Is it weird if I think that the Rear Window set looks like a Norman Rockwell cover come to life? Well, it does -- check out his Saturday Evening Post work from the period and slightly before to get what I mean and how the set design and Robert Burks's cinematography reflect it. Yet at the same time it's an abstract grid that carries out its illusion of reality by denying the audience details it usually gets from movies. Stewart can see Burr in his apartment only when Thowald passes by open windows, and from his distance he can't hear normal spoken dialogue. Stewart is surrounded by music from the other apartments but the Thorwald apartment is a silent movie. Likewise, when Kelly and Ritter go on their errands in the courtyard and street, they can only communicate with Stewart by pantomime. I think of all this as spectatorship rather than voyeurism because there's no sense of omniscience except what Stewart fills in with his imagination. The audience, of course, is doing the same thing. Most of them won't think much about the deeper issues raised by the film, but Rear Window's special virtue is its ability to satisfy viewers on several different intellectual or psychological levels -- like floors of an apartment building, maybe. Psycho probably remains Hitchcock's most beloved film, and Vertigo has recently been crowned the greatest film of all time, at least for the next ten years, but Rear Window is my favorite Hitchcock, and in my opinion his best.


Sam Juliano said...

Well, I am thrilled to hear the Hitchcocks made there way up to you as you speculated they might, Samuel. And superb point there methinks that the film can only 'partially' be identified with voyeurism. As you may recall the voters at WitD named this the greatest film of the 1950's back when that poll was conducted, and ironically enough it narrowly edged out VERTIGO, which gave Hitch the top two spots in a decade dominated by some of the treasures of foreign-language cinema. For me (and these feelings were enhanced by the recent Film Forum screening) it comes very close to VERTIGO as does PSYCHO and NOTORIOUS and one or two others. REAR WINDOW is master class entertainment that holds up as well as any film on re-viewings. For all its lurid implications the aspect that bothers me the most as a lifelong animal lover is the death by strangling off screen of that poor little dog who so adorably was elevated in the cart from the high level to the ground.
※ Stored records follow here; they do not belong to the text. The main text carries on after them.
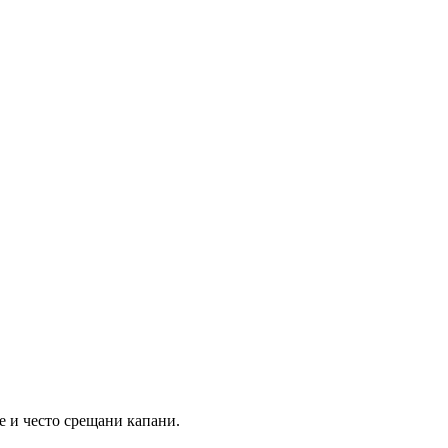
е и често срещани капани.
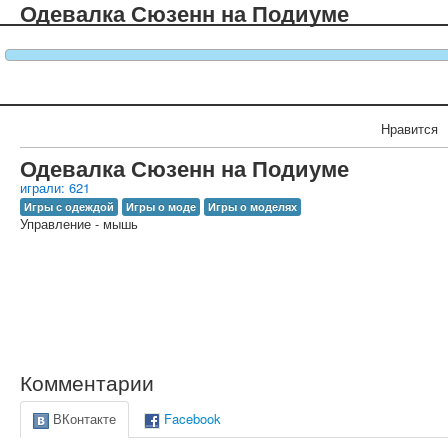
Одевалка Сюзенн на Подиуме
Нравится
Одевалка Сюзенн на Подиуме
играли: 621
Игры с одеждой
Игры о моде
Игры о моделях
Управление - мышь
Комментарии
ВКонтакте
Facebook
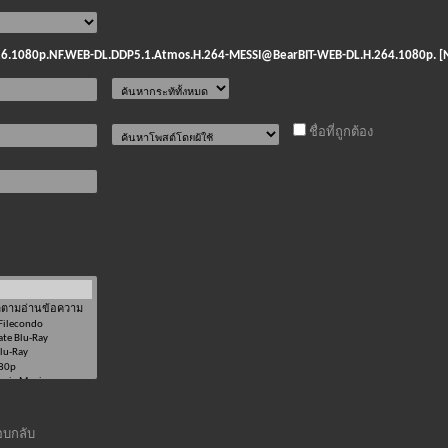
irst.2026.1080p.NF.WEB-DL.DDP5.1.Atmos.H.264-MESSI@BearBIT-WEB-DL.H.264.1080p.
ชื่อที่ถูกต้อง
บกลับ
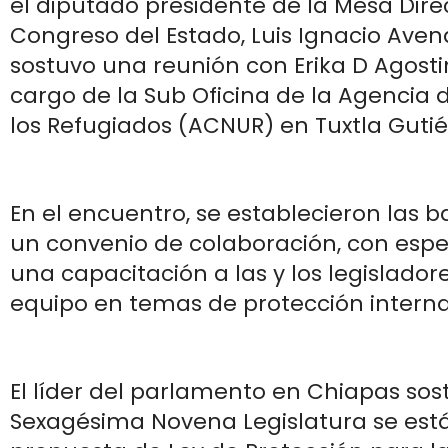
el diputado presidente de la Mesa Dire
Congreso del Estado, Luis Ignacio Av
sostuvo una reunión con Erika D Agostini
cargo de la Sub Oficina de la Agencia 
los Refugiados (ACNUR) en Tuxtla Gutié
En el encuentro, se establecieron las b
un convenio de colaboración, con espec
una capacitación a las y los legisladore
equipo en temas de protección interna
El líder del parlamento en Chiapas sos
Sexagésima Novena Legislatura se est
The comparison of the set with a Norman Rockwell canvas is a brilliant proposition for sure. Great review, and nice to read this kind of effusive praise for a bonafide screen masterpiece. To identify a favorite scene in this film would be foolhardy as the entire running time is riveting. The flashing lights when Burr confronts Stewart in that cliff hanging climax though is especially unforgettable. Fabulous performances by all involved.

Samuel Wilson said...

Sam, the Madison has four Hitchcocks this week but I probably won't see the others due to my schedule. There's one show per night for Rear Window, Dial M for Murder, North by Northwest and The Birds. Depending on the weather (winter has an encore tonight and tomorrow) I may try to shoot out for one more. I wasn't following Wonders in the Dark during the Fifties poll but I'd agree with the consensus that there's more going on in RW than in Vertigo, though that's my second-favorite Hitchcock.